Project Panama is moving to GitHub

Thu Jan 30 03:13:14 UTC 2020

On Jan 27, 2020, at 3:57 AM, Jorn Vernee <jorn.vernee at oracle.com> wrote:
> 
> On 25/01/2020 04:24, John Rose wrote:
>> On Jan 24, 2020, at 3:10 AM, Maurizio Cimadamore <maurizio.cimadamore at oracle.com <mailto:maurizio.cimadamore at oracle.com>> wrote:
>>> 
>>> "A Project must be sponsored by one or more Groups. A Project may have web content, one or more file repositories, and one or more mailing lists."
>>> 
>>> So I think, process-wise, we probably have cover.
>> 
>> Yes, we do have permission to make more repos in
>> any given project, although we don’t make use of
>> that ability much, except at the inception of a project.
>> 
>> I also think that the git-based infra will scale well
>> to a multi-repo use case.  In the OpenJDK we have
>> lots of fork-like copies of the JDK, each with a
>> cluster of localized changes.  I assume the GitHub
>> back end is able to recognize that there are many
>> objects in common between the various repos.
>> 
>> (Not getting into an hg-vs.-git evaluation here. It’s
>> likely that hg also has some story for partial sharing
>> across local repos.  But AFAIK OpenJDK infra. doesn’t
>> use such a thing.)
>> 
>> So we can reconsider our choice to use branches, since
>> on GitHub we can spin up forks about as easily as branches.
>> 
>> I think our use of branches has worn well on the hg infra,
>> and would continue to wear well on GitHub.  So I don’t
>> see much pressure to move to separate repos, other than:
>> 
>> 1. Separate repos allow separate mirroring decisions for
>> Vector and Foreign.
>> 2. We could make the Vector and Foreign work less visible
>> to people that don’t want to see one project or the other.
> GitHub, the website, is oriented at having 1 main branch per repo. This is the 'master' branch by default, but can also be changed to another branch. This is also the branch which README is shown on the repo's web page, basically the front-page of the repository. With 2 repos, we can have 2 front pages.
> 
> Furthermore, having 2 repos allows us to have the Pull Requests for the 2 parts of the project separated. Which would at least save some distraction when working on either part of the  project.
> 
> These are not stellar advantages of using separate repos over separate branches. Though, I currently don't see any downsides to having multiple repos over multiple branches either. So why not pick the slightly better of the two options? The main advantage here is being able to better shape how things look on GitHub. If you wanted, you could still combine the separate repos on GitHub into a single local repo using 2 remotes (git is stronger here than  hg).
> 

OK, these are additional reasons to prefer separate repos.
Seems like that’s a better fit for GitHub.  Thanks!
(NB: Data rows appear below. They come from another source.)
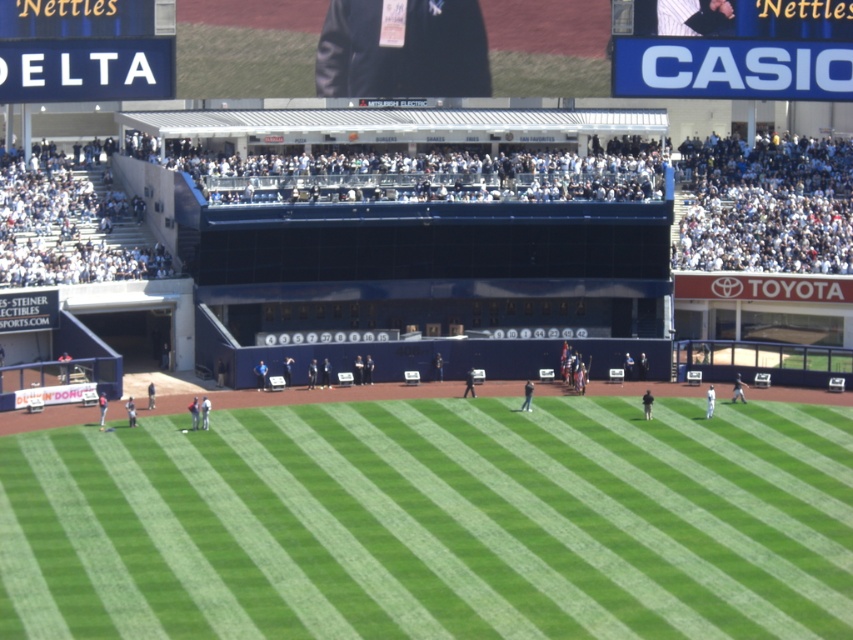 Question: Does green grass at center have a lesser width compared to blue plastic sign at upper left?

Choices:
 (A) yes
 (B) no

Answer: (B)

Question: Is blue plastic sign at upper center bigger than blue plastic sign at upper left?

Choices:
 (A) yes
 (B) no

Answer: (A)

Question: Among these points, which one is farthest from the camera?

Choices:
 (A) (706, 632)
 (B) (833, 16)
 (C) (100, 8)

Answer: (B)

Question: Which object is farther from the camera taking this photo?

Choices:
 (A) blue plastic sign at upper center
 (B) blue plastic sign at upper left
 (C) green grass at center

Answer: (A)

Question: Is green grass at center smaller than blue plastic sign at upper left?

Choices:
 (A) no
 (B) yes

Answer: (A)

Question: Which is farther from the blue plastic sign at upper left?

Choices:
 (A) green grass at center
 (B) blue plastic sign at upper center

Answer: (A) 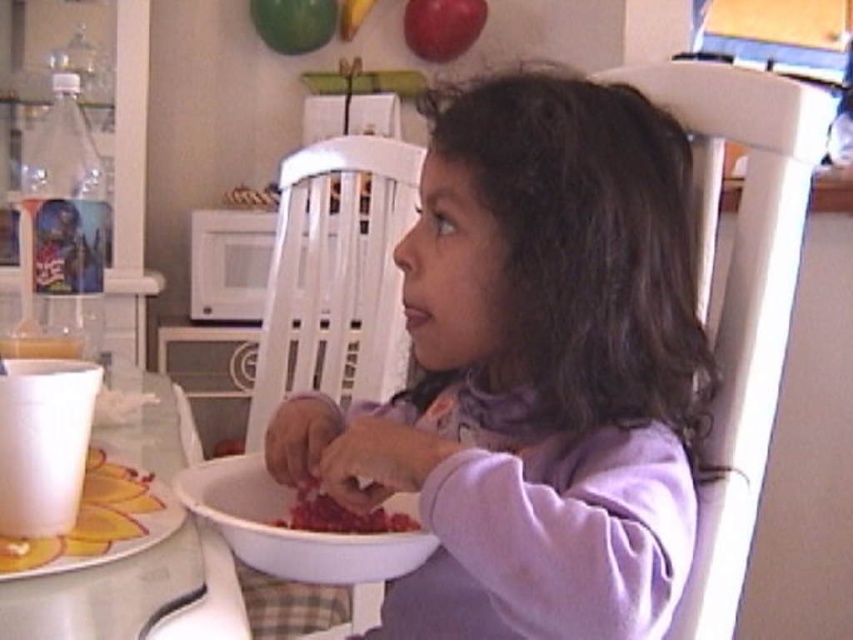 Question: Does green matte apple at upper center have a lesser width compared to translucent plastic cup at lower left?

Choices:
 (A) no
 (B) yes

Answer: (A)

Question: Which point is closer to the camera?

Choices:
 (A) translucent plastic cup at lower left
 (B) white plastic table at lower left

Answer: (B)

Question: Is white paper cup at lower left positioned at the back of translucent plastic cup at lower left?

Choices:
 (A) yes
 (B) no

Answer: (B)

Question: Among these points, which one is farthest from the camera?

Choices:
 (A) (61, 500)
 (B) (280, 49)

Answer: (B)

Question: Which object is the closest to the red matte apple at upper center?

Choices:
 (A) translucent plastic cup at lower left
 (B) green matte apple at upper center

Answer: (B)

Question: Can you confirm if purple soft shirt at center is positioned to the left of white paper cup at lower left?

Choices:
 (A) no
 (B) yes

Answer: (A) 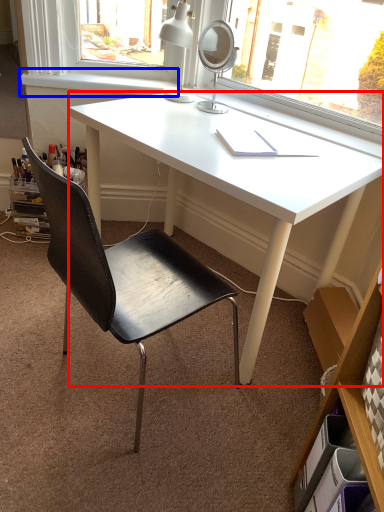 Question: Which object is further to the camera taking this photo, desk (highlighted by a red box) or window sill (highlighted by a blue box)?

Choices:
 (A) desk
 (B) window sill

Answer: (B) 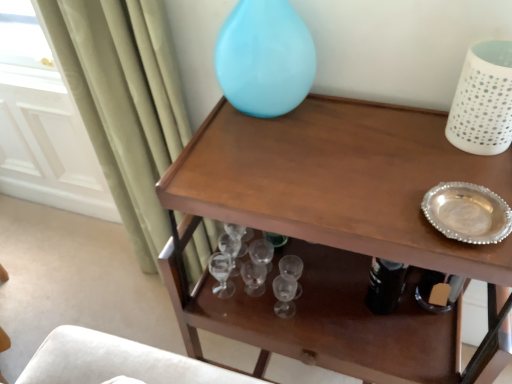 Where is `free region on the left part of white perforated vase at upper right, which is counted as the 1th vase, starting from the right`? This screenshot has height=384, width=512. free region on the left part of white perforated vase at upper right, which is counted as the 1th vase, starting from the right is located at coordinates (388, 146).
>> FTR, neither of those strike me as very strong reasons
>> to use multiple repos.  Googling around on the theme
>> of “git fork vs. branch” suggests that forking is most
>> useful at a trust boundary, or divergence of artifacts,
>> but the whole OpenJDK is really just one trust domain,
>> one team, and one main result (the Java RI).
> "Fork" is not really the right term to use here. A fork on GitHub is really just a copy of a repository on GitHub, created when clicking the 'fork' button in the top-right [1] (anybody can do this), that can be edited by the person who owns the fork, usually with the intent of making a pull request from the fork to the main repository later.
> 
Yes, I suppose I should have said “copy” instead of “fork”.
My point is independent of which workflow we are talking
about:  I observe that “fork” is cheap (by all appearances),
and therefore other kinds of copies (such as keeping similar
copies of the JDK) are also probably cheap.  I suppose, though
I can’t easily google up evidence, that the backend of GitHub
cleverly amortizes the storage cost of a Git object across all
repos that use that object, even when those repos are not
part of the same organization (as in a fork).  Thus it is likely
to amortize them in our case, which is simpler.
> For instance, to contribute to Panama on GitHub, each of us would have to make their own fork of the Panama repo, push changes to the fork (we wouldn't have direct write-access to the main repo. There's the trust boundary), and then make a pull request based on a diff between a branch in our fork and a branch in the main repository.
> 

Yes; the workflow assumes a cheap copy operation, probably
the copy of a pointer rather than of a bunch of metadata.
To me it’s evidence that GitHub scales well to hosting many
similar repos.  Our current doesn’t do this, hence it tilts
towards the use of branches, which (in Hg) can amortize
the cost of the common data across multiple branches, but
only in a single repo.

— John